Are Marine Mammals in Hot Water or Does Hot Water Affect Marine Mammals
Dr. Jim Harvey, Associate Professor Moss Landing Marine Laboratories, Moss Landing, California
Numerous marine mammal populations were exploited in the past and their numbers have made remarkable increases, however, some species have undergone dramatic decreases in recent years or have not recovered. The California sea lion, northern elephant seal, and gray whale have increased via protection and resource health, whereas the Stellar sea lion, Hawaiian monk seal, and some large baleen whales either have declined or not recovered because of human influences or changes in the oceanic systems. In this talk, I will review the history of representative marine mammal populations in the North Pacific, discuss the factors that effect population growth and health, and make some predictions on the possible effect of global changes on marine mammal populations.
The Sanctuary's Rich and Wonderful Rocky Intertidal: How Has It Changed and How Do We Know?
Dr. John Pearse, Research Professor of Biology Joseph M. Long Marine Laboratory, Institute of Marine Sciences, University of California Santa Cruz
The Monterey Bay region of California has been well known for the luxuriant life in the rocky intertidal for many years. Nineteenth century naturalists found it to be a productive collecting area, and the 20th century saw the proliferation of detailed naturalist guidebooks. Innumerable students at educational institutions around the Bay have been enthralled by the beauty of the rocky intertidal life, agreed by all to be among the richest in the world in terms of abundance and diversity. At the same time, the past two centuries have seen a proliferation of human activities detrimental to this life, including waste disposal, collecting, and perhaps trampling. Signs of deterioration were evident by the end of the 19th century, and became most conspicuous by the 1970s. Nevertheless, there have been few long-term studies designed to detect these changes. The few such studies done over the past 30 years do indicate that conditions are improving. But for the longer-term, we can only compare earlier descriptive studies with current conditions. These comparisons provide evidence of long-term changes which may not be directly related to local human activity. The only way to understand how the rocky intertidal biota is faring over time is with well-designed, long-term monitoring programs.

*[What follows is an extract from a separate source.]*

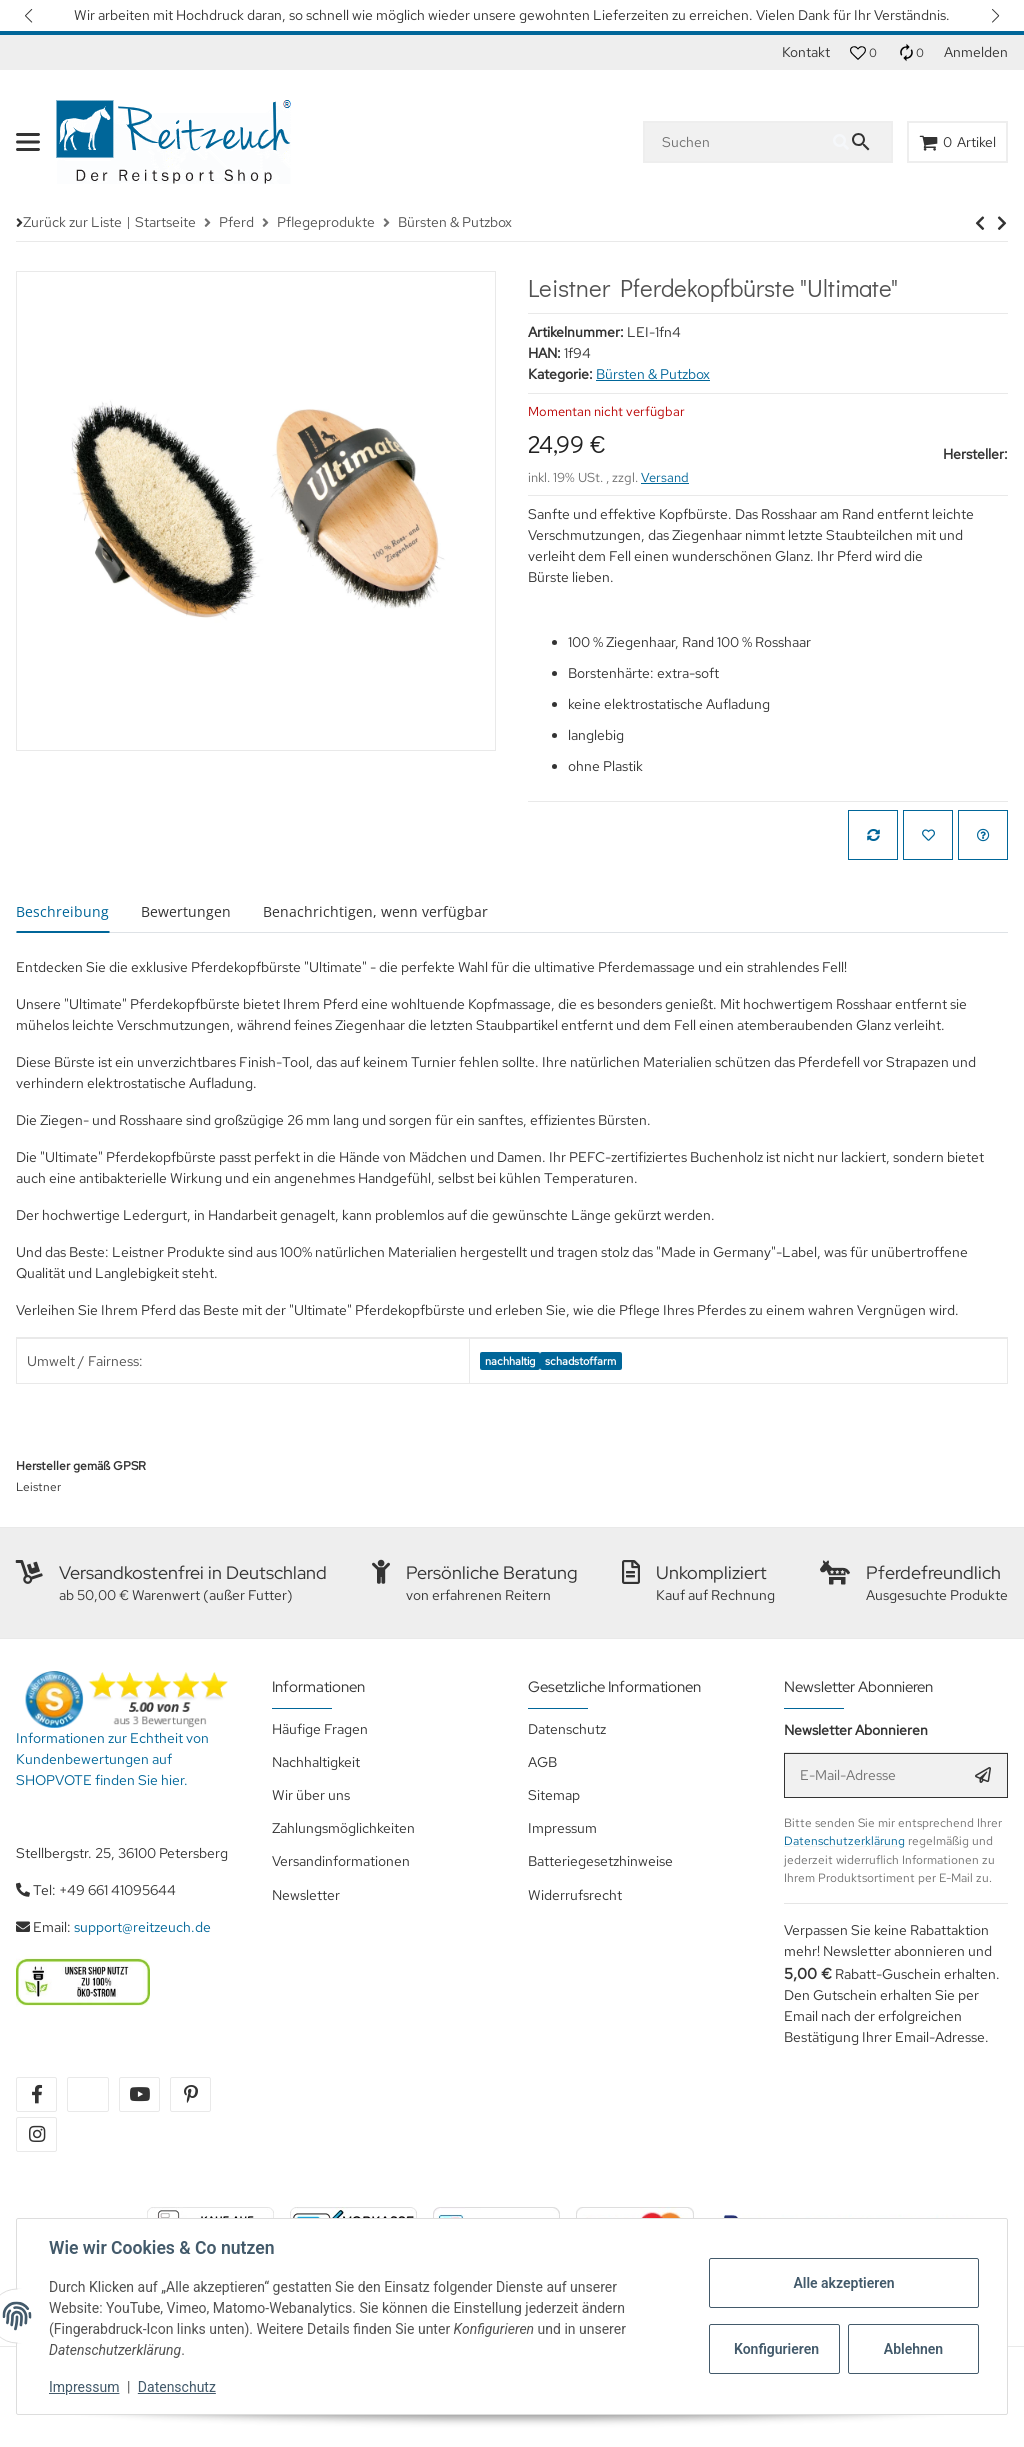 This screenshot has width=1024, height=2447. I want to click on [Suchen], so click(739, 142).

Fortunately, these are now being established around the Bay so that by the end of the 21st century people will have a much better idea of the status of this precious living habitat.

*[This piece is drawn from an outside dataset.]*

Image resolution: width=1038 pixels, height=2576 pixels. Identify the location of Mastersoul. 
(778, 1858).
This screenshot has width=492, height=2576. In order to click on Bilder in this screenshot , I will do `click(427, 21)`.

Muddy Handprints: 10,000 Years of Human Environmental Change in the Elkhorn Slough
Mark Silberstein, Executive Director Elkhorn Slough Foundation, Moss Landing, California
Elkhorn Slough in the central Monterey Bay is a microcosm of coastal land uses seen throughout the United States. It has provided a living laboratory for studying ecological change since the 1920s when McGinitie did his pioneering ecological research in the slough. The recent ecological history of the slough, as with most of the coast, will be dependent on how we interpret and respond to the lessons of the past and apply current ecological understanding to managing natural resources.